国債を出し続けると、最終的には株価に影響を及ぼす場合も
では、実際に国債など公債の発行残高が増加し続けたら、どういう状況が想定されるでしょうか。
「日本はあれだけの国債を発行して借金しているが、本当に返せるのか?」という点に疑問が生じると、日本国債の格付が下がります。現在の日本国債の格付は、S&Pで「A+」、ムーディーズで「A1」となっています。これは格付のランキングにおいて比較的高い信用力を得ていますが、もともとは「AAA」だったのが「A」ですから、ずいぶんと下がってきたとも考えられます。
格付が下がると、新しい国債を発行する際には、リスクプレミアムを金利に上乗せする形になりますから、高めの金利を付与しなければなりません。また、債券は事業法人なども発行していますが、日本の企業が債券を発行する際には、原則として国債よりも低い金利をつけるわけにはいかないため、最終的には社債の金利も上昇します。これは企業経営にとっては資金調達コストが上がるのと同義なので、業績面に影響を及ぼします。当然、株価に影響を及ぼすことも想定しておかなければなりません。

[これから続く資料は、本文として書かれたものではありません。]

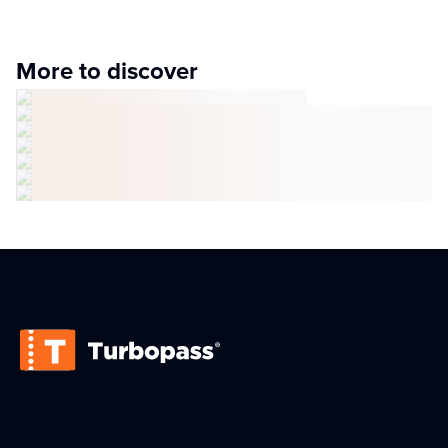
More to discover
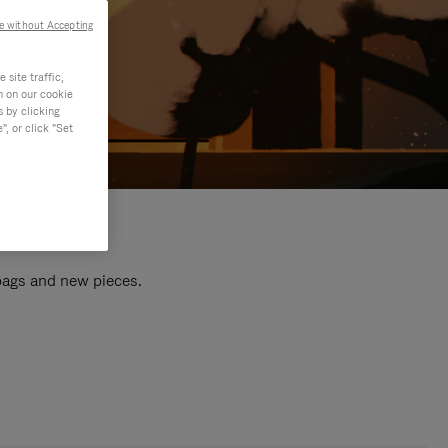
e without Accepting
site traffic,
n on our cookie
s by clicking
, or click "Set
 bags and new pieces.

また、国の信用力そのものにも影響を及ぼしますから、円が売られるリスクも生じてきます。結果、円安となり、輸入物価が上昇すれば、それだけ国内にはインフレ圧力が強まってきます。
このようなデメリットが将来、生じるリスクを考えると、財政規律は重要だということになり、増税や歳出削減の必要性を説く声を高めていきます。
しかし、財政規律を強めれば強めるほど、デフレの長期化や、企業業績や個人消費の低迷、株価の下落につながる側面も併せ持っています。だからこそ、財政規律派が存在する一方で、積極財政を唱える意見が存在するのです。